*ABOUT THIS TASK*: Report all lines of the records that contain "stands".

[Page images and extracted text]
·····

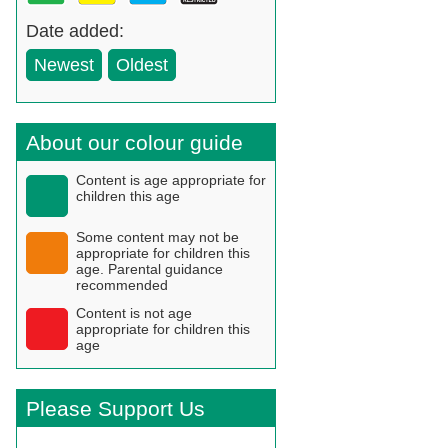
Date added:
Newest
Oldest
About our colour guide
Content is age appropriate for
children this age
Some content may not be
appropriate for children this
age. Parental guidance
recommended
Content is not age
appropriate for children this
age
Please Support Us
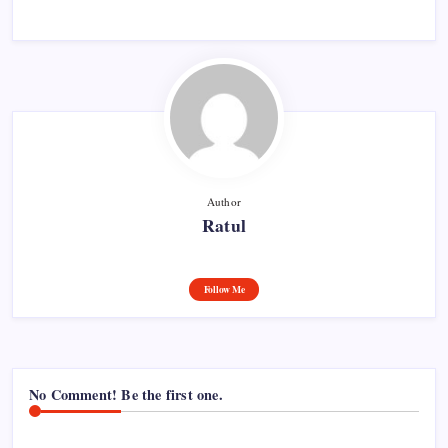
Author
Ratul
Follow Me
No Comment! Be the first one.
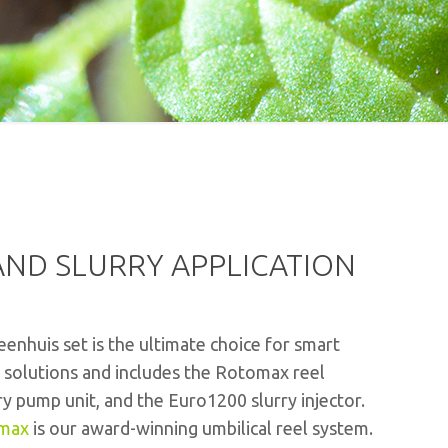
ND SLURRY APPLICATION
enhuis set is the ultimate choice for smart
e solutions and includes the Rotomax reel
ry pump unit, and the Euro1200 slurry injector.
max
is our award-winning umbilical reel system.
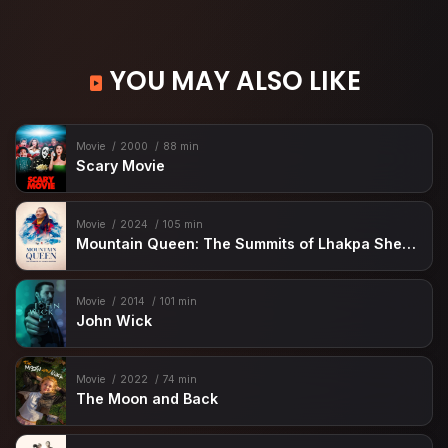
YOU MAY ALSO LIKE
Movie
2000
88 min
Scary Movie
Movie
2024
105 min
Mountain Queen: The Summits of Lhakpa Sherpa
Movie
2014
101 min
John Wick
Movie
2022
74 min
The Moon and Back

·····

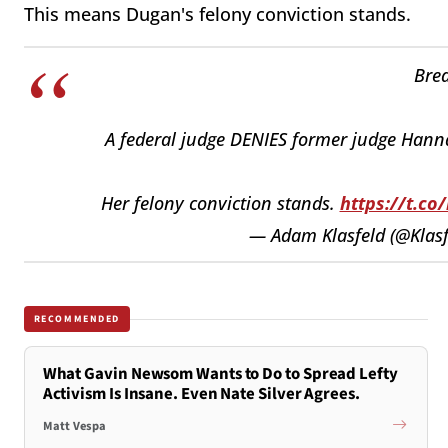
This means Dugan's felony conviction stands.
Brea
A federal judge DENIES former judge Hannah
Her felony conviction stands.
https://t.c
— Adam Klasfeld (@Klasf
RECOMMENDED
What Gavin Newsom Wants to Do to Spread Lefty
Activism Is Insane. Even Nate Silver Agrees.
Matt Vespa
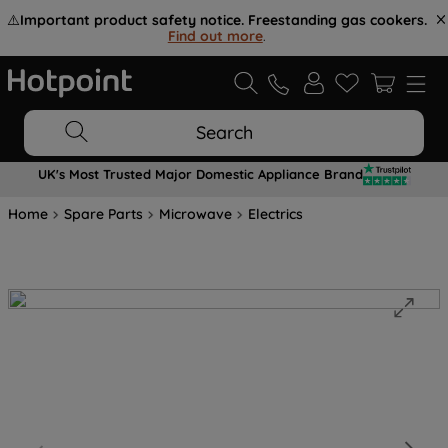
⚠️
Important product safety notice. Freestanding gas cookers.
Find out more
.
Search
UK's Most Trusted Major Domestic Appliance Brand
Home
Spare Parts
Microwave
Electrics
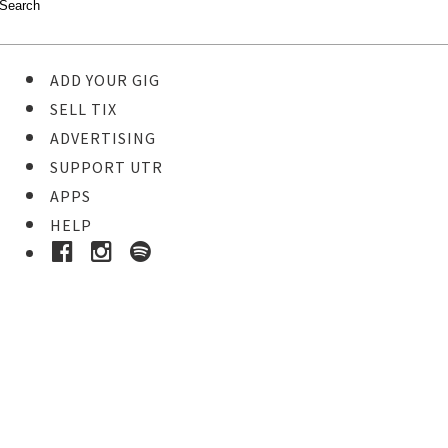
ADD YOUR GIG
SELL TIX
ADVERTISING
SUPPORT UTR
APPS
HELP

·····

*RESPONSE FOR THIS EXERCISE*:
This means Dugan's felony conviction stands.
Her felony conviction stands.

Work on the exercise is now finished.